Privacy’s unintended consequences

  • February 22, 2022

Bill C-11, the Digital Charter Implementation Act, 2020, was introduced in November 2020 and died on the Order Paper when the 2021 election was called. A new bill should be introduced in Parliament in 2022. The Canadian Bar Association’s Privacy and Access Law Section had already responded to a consultation document on Strengthening Privacy for the Digital Age in 2019. It is now offering its comments on Bill C-11 to help guide the government before it introduces the new bill.

The CBA Section is generally supportive of Bill C-11, but a few matters could result in unintended consequences if the same bill were reintroduced. Below is a summary of the most problematic issues and how they should be addressed.

De-identification

The CBA Section is troubled by the proposed wording of the definition of what constitutes de-identification. It believes the bar is too high for what constitutes de-identified information, and this will restrict too many ordinary business activities. The Section would support instead a definition like that of “pseudonymisation” under the General Data Protection Regulation 2 (DDPR).

De-identification “means to modify personal information — or create information from personal information — by using technical processes to ensure that the information does not identify an individual or could not be used in reasonably foreseeable circumstances, alone or in combination with other information, to identify an individual.”

Such information is no longer personal information, the Section adds, it is anonymized and should not be subject to the proposed Consumer Privacy Protection Act, or CPPA, or any other law governing personal information. “Further,” the CBA letter reads, “comingling the concepts of anonymized information and de-identified information will create interpretative difficulty and international legal compliance challenges.”

Business transaction exemption

The requirement that information be de-identified to be shared during a business transaction is unworkable in practice, the Section says. Especially during mergers and acquisitions, investment, and other commercial transactions, where it is often necessary to disclose some personal information for the buyer to perform due diligence.
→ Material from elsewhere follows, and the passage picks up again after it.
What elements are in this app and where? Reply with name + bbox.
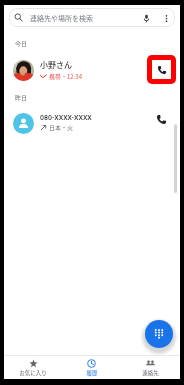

By contrast, s. 7.2 of the Personal Information Protection and Electronic Documents Act, or PIPEDA, has worked well. “The CBA Section is not aware of any Office of the Privacy Commissioner investigations or decisions where abuse of personal information disclosed under these provisions is mentioned,” the letter reads.

Interprovincial data flow, interim order power, automated decision-making systems

The CBA Section wants to see references to interprovincial data flows removed, as there should be no barriers to interprovincial trade and commerce and the proposed CPPA would apply to interprovincial transfers.

The Section also requests that the OPC’s interim order power be removed from the CPPA. “Since OPC inquiries are complaint-driven,” it explains, “they can investigate an industry common practice. If the OPC enjoins the action at an early stage and takes several months, or even years, to render a decision, there can be significant implications for an organization’s competitiveness.”

The creation of a regulatory framework for some types of automated decision-making systems is desirable, but the approach must be intersectional and nuanced. The Section recommends a revision of the definition of automated decision systems “to focus on technology that makes assessments or decisions in lieu of human decision-making.” As well, obligations on organizations should be limited to automated decision-making “that has a real material impact on, or poses a risk of significant harm to, the individual,” the letter says.